В конце концов, диагноз ей установили. Это было сделано, когда я был в отъезде. Она сказала, какое у нее заболевание, предложила даже спать отдельно. Вообще-то, я был тронут. Отвращения у меня к ней никогда и близко не было, не возникло оно и сейчас. Я ее обнял, поцеловал. Спросил, а как было бы, если бы я заболел. В общем, в семье у нас был мир. Боль моя «За, что?!» потихоньку отступала.
Золушку успешно пролечили. Она опять вернулась на работу.
Весной у меня должна была быть апробация. Но я все-таки был как-то демобилизованный. Рецензент дал восторженную оценку, и я поехал на апробацию. Выступал я вторым. Прочел свой доклад. На меня посыпался град вопросов. Я и сейчас не очень хороший турнирный боец, а тогда был еще хуже, плюс еще растерзанное душевное состояние. Конечно, выручила моя психологическая подготовка. Нервного срыва или криза не было, но отбиться и отстоять свое я не смог. Называли меня чуть ли не шизофреником. Говорили, что много неологизмов.
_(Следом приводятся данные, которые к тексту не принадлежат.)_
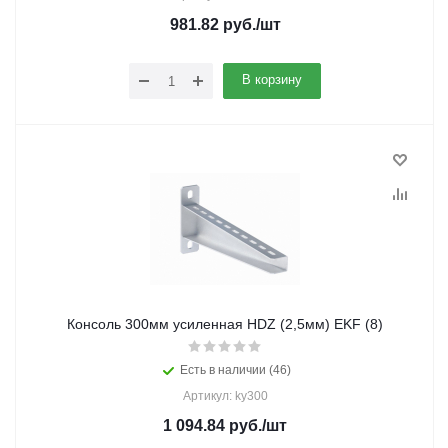
981.82
руб.
/шт
В корзину
Консоль 300мм усиленная HDZ (2,5мм) EKF (8)
Есть в наличии (46)
Артикул: ky300
1 094.84
руб.
/шт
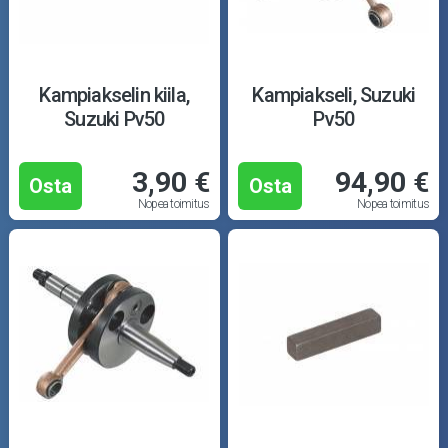
Kampiakselin kiila,
Kampiakseli, Suzuki
Suzuki Pv50
Pv50
3,90 €
94,90 €
Osta
Osta
Nopea toimitus
Nopea toimitus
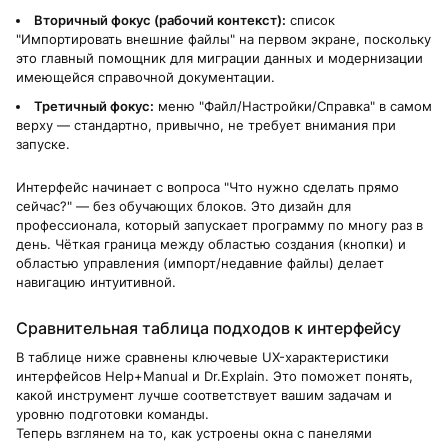
Вторичный фокус (рабочий контекст):
список
"Импортировать внешние файлы" на первом экране, поскольку
это главный помощник для миграции данных и модернизации
имеющейся справочной документации.
Третичный фокус:
меню "Файл/Настройки/Справка" в самом
верху — стандартно, привычно, не требует внимания при
запуске.
Интерфейс начинает с вопроса "Что нужно сделать прямо
сейчас?" — без обучающих блоков. Это дизайн для
профессионала, который запускает программу по многу раз в
день. Чёткая граница между областью создания (кнопки) и
областью управления (импорт/недавние файлы) делает
навигацию интуитивной.
Сравнительная таблица подходов к интерфейсу
В таблице ниже сравнены ключевые UX-характеристики
интерфейсов Help+Manual и Dr.Explain. Это поможет понять,
какой инструмент лучше соответствует вашим задачам и
уровню подготовки команды.
Теперь взглянем на то, как устроены окна с панелями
Действительно, терминологический аппарат был абсолютно новым. Они спрашивали, к какой школе я принадлежу. Я честно сказал, что к их школе. Действительно, я был знаком с работами сотрудников этого института, который был единственным в годы застоя, где в завуалированной форме все же хоть в какой-то мере существовала современная психотерапия. (Вечный Принц не подозревал, что создал совершенно новую систему, что для кандидатской диссертации совершенно не требуется. Более того, противопоказано. Кроме того, у него не было звучном научного руководителя, авторитетного в научных кругах, который взял бы его к себе под крылышко. — М.Л.)
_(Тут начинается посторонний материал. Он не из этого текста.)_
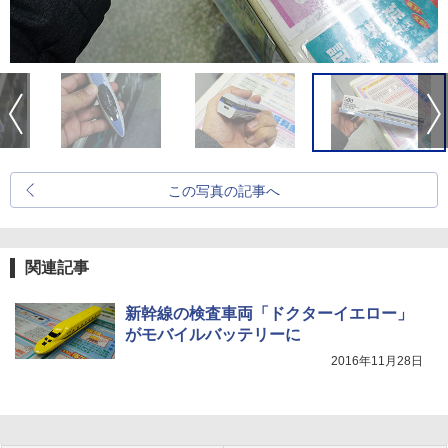
この写真の記事へ
関連記事
新幹線の検査車両「ドクターイエロー」
がモバイルバッテリーに
2016年11月28日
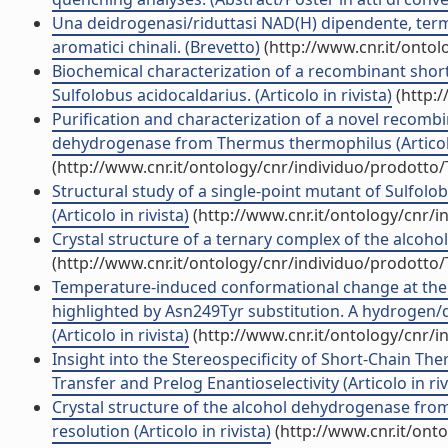
Una deidrogenasi/riduttasi NAD(H) dipendente, termof
aromatici chinali. (Brevetto)
(http://www.cnr.it/onto
Biochemical characterization of a recombinant sh
Sulfolobus acidocaldarius. (Articolo in rivista)
(http:/
Purification and characterization of a novel recomb
dehydrogenase from Thermus thermophilus (Articolo 
(http://www.cnr.it/ontology/cnr/individuo/prodotto
Structural study of a single-point mutant of Sulfolo
(Articolo in rivista)
(http://www.cnr.it/ontology/cnr/
Crystal structure of a ternary complex of the alcohol
(http://www.cnr.it/ontology/cnr/individuo/prodotto
Temperature-induced conformational change at the c
highlighted by Asn249Tyr substitution. A hydrogen/
(Articolo in rivista)
(http://www.cnr.it/ontology/cnr/
Insight into the Stereospecificity of Short-Chain 
Transfer and Prelog Enantioselectivity (Articolo in riv
Crystal structure of the alcohol dehydrogenase from
resolution (Articolo in rivista)
(http://www.cnr.it/ont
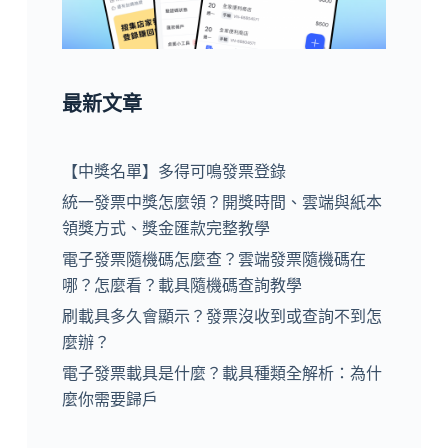
最新文章
【中獎名單】多得可鳴發票登錄
統一發票中獎怎麼領？開獎時間、雲端與紙本
領獎方式、獎金匯款完整教學
電子發票隨機碼怎麼查？雲端發票隨機碼在
哪？怎麼看？載具隨機碼查詢教學
刷載具多久會顯示？發票沒收到或查詢不到怎
麼辦？
電子發票載具是什麼？載具種類全解析：為什
麼你需要歸戶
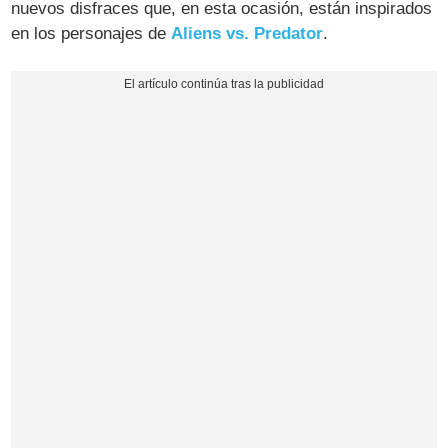
nuevos disfraces que, en esta ocasión, están inspirados
en los personajes de
Aliens vs. Predator
.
В общем, в этой ситуации, я скорее был подавлен, но не растерян. Я хорошо понимал, что происходит, но не знал причин, и не смог как-то переломить ситуацию. Кое-где мне можно было бы вставить ехидное замечание, ибо я заметил невежество своего главного погромщика, профессора Вучко, специалиста по детской психиатрии и детской психотерапии, заместителя директора института по научной части, председателя проблемной комиссии. Он сказал, что инсулин не может быть стрессором, так как не проникает через гематоэнцефалический барьер. Но ведь и ветер, и холодная вода, и оскорбления тоже не проникают гематоэнцефалический барьер, а являются довольно мощными стрессорами. Но я не хотел его злить. (И правильно сделал, как показало будущее. — М.Л.)
Еще раз хочу сказать, что я не был растерян. Я просто не умел вести себя в этой среде. Я видел, как большинству членов проблемной комиссии было просто неудобно сидеть. Они все сидели, потупив голову. Рецензент, который читал работу и готовил отзыв, к сожалению, был в командировке. Отстаивать меня было некому. Довольно привлекательная женщина лет 35—40 с некоторой неловкостью зачитывала блестящую рецензию, которая никак не вязалась с резко отрицательным отношением к работе профессор Вучко. В прениях никто не хотел выступать. ПрофессорВучко заставил выступить профессора, который был заведующим отделением неврозов. Он со смущением и неловкостью застенчивого школьника сказал примерно следующее: «Вы знаете мою снисходительность. Вы знаете, какие я пропускаю слабые работы. Но эта работа — такое убожество, что я не в состоянии дать положительного отзыва». И в конечном итоге, было принято решение передать работу другому рецензенту и вернуться к ее обсуждению осенью 1988 года. Не могу сказать, что я все это приветствовал с радостью. Но и какой-то трагедии во всем этом не увидел. Более того, как-то из души исчезла Сладкозвучная Сирена.По крайней мере, я о ней почти не вспоминал, а если и вспоминал, то без особого остервенения. У меня было в запасе два месяца отдыха. Я решил подготовиться и дать бой. Тем более терять мне было нечего. Такому состоянию души я обязан тем, что прошел с вашей помощью мощную психологическую подготовку, дорогой Михаил Ефимович.